# 2nd.Heaven



## CAL (Aug 21, 2011)

Would like to hear some comments and thoughts about what the second Heaven is, that the Bible speaks of.


----------



## StriperAddict (Aug 21, 2011)

I found a good article on the "three" heavens here:

Is there more than one heaven?



> To recap, the three heavens God created are:
> 
> 
> The atmosphere (sky) that surrounds the earth.
> ...


----------



## JFS (Aug 21, 2011)

> The place where his throne is located.



Where is that


----------



## Jeff Phillips (Aug 21, 2011)

Present Heaven is in the angelic realm, distinctly seperate from Earth.

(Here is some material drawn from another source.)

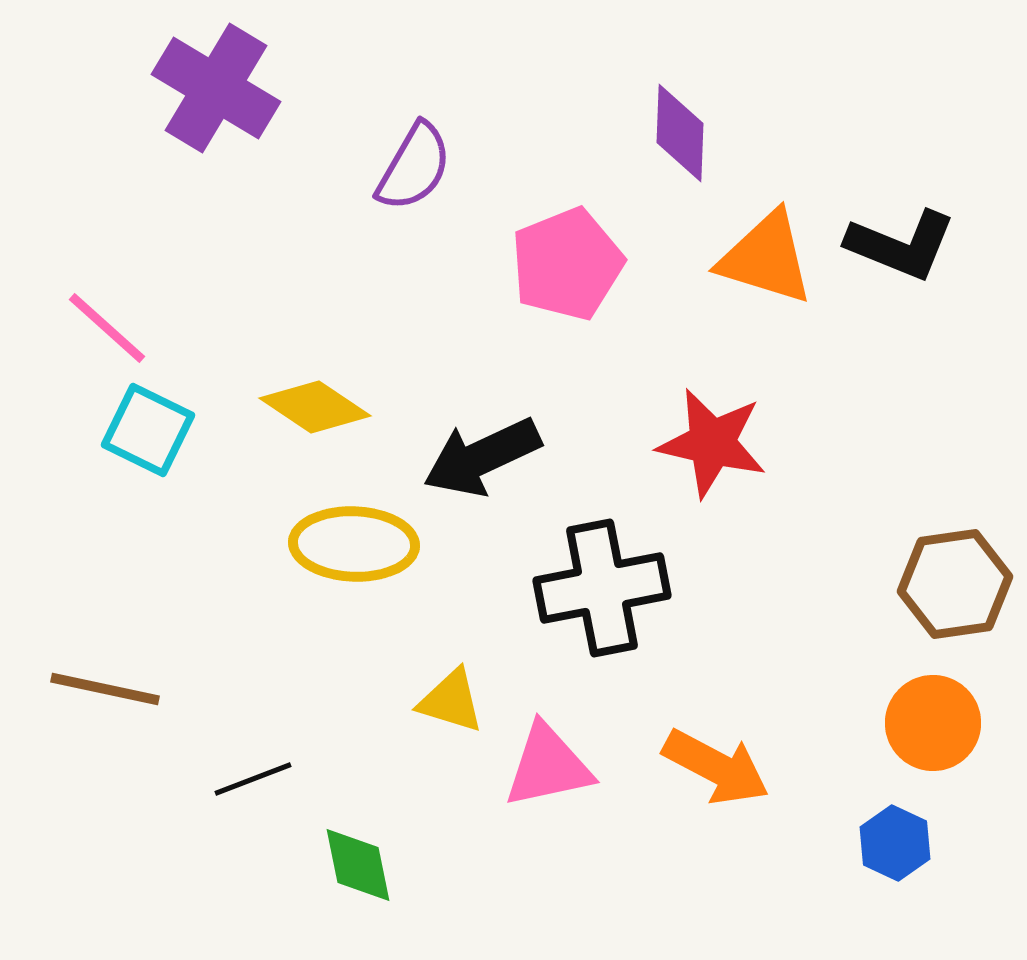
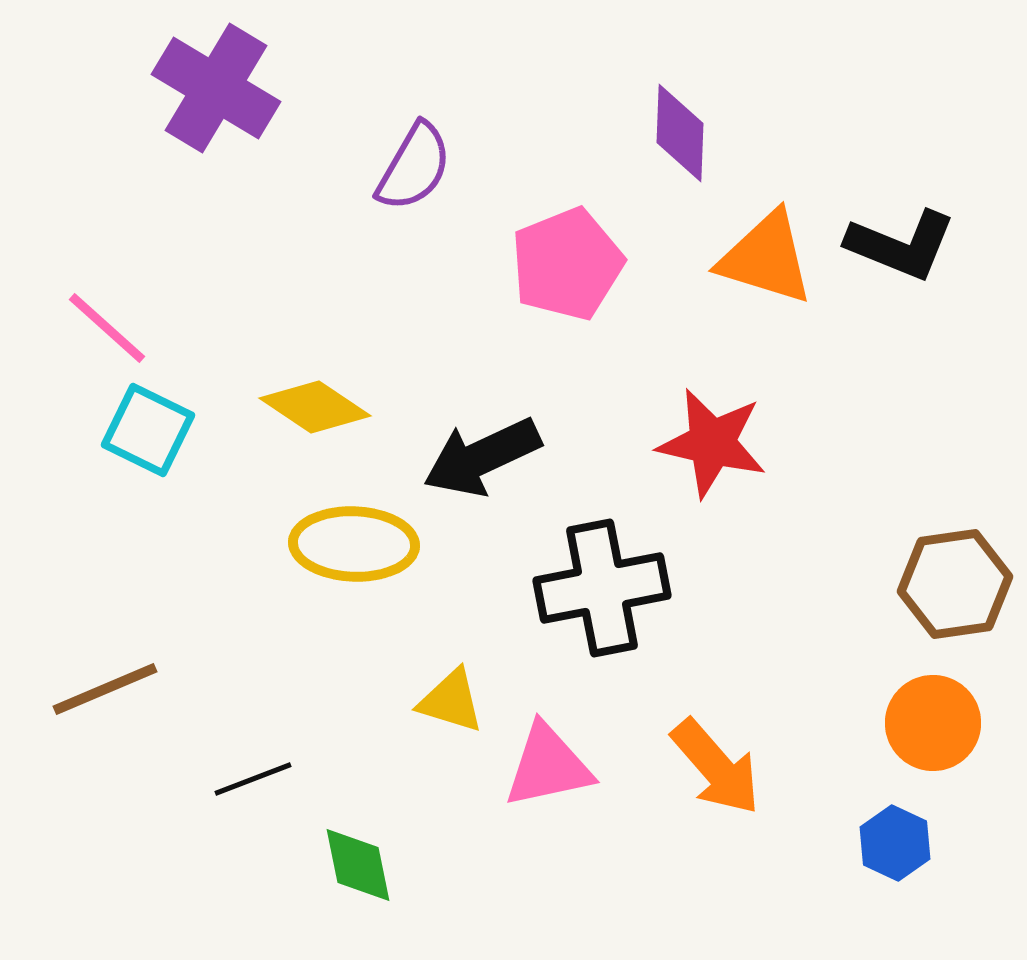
brown line: rotated 35 degrees counterclockwise
orange arrow: rotated 21 degrees clockwise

2nd Heaven (or future Heaven) will be in the human realm, on Earth, inhabited by Christians and their resurrection bodies. Rev 21:1-3


----------



## hummdaddy (Aug 21, 2011)

i feel like i am in my own heaven now ... fatherhood


----------



## Michael F. Gray (Aug 21, 2011)

First form of heaven illustrated n Luke is the story of Lazarus andthe rich man. Lazarus was in Paradise with Father Abraham. It was needful, and forerunner to the heaven to come because Jsus Christ the Rightous had not yet come in the form of man, or born of a woman. He's not died on the Cross to pay the price of our redemption, yet.


----------



## Ronnie T (Aug 21, 2011)

StriperAddict said:


> I found a good article on the "three" heavens here:
> 
> Is there more than one heaven?



That's the way I look and accept the three heavens to be.


----------



## formula1 (Aug 22, 2011)

*Re:*

I am not an authority on Heaven, but I know this:

2 Cor 5
6 So we are always of good courage. We know that while we are at home in the body we are away from the Lord, 7for we walk by faith, not by sight. 8 Yes, we are of good courage, and we would rather be away from the body and at home with the Lord.


----------



## pbradley (Aug 22, 2011)

StriperAddict said:


> The place where his throne is located.





JFS said:


> Where is that



In Heaven.


----------



## Ronnie T (Aug 22, 2011)

formula1 said:


> I am not an authority on Heaven, but I know this:
> 
> 2 Cor 5
> 6 So we are always of good courage. We know that while we are at home in the body we are away from the Lord, 7for we walk by faith, not by sight. 8 Yes, we are of good courage, and we would rather be away from the body and at home with the Lord.



Once again, you have the perfect answer.


----------



## jmharris23 (Aug 23, 2011)

StriperAddict said:


> I found a good article on the "three" heavens here:
> 
> Is there more than one heaven?



This is my understanding as well.


----------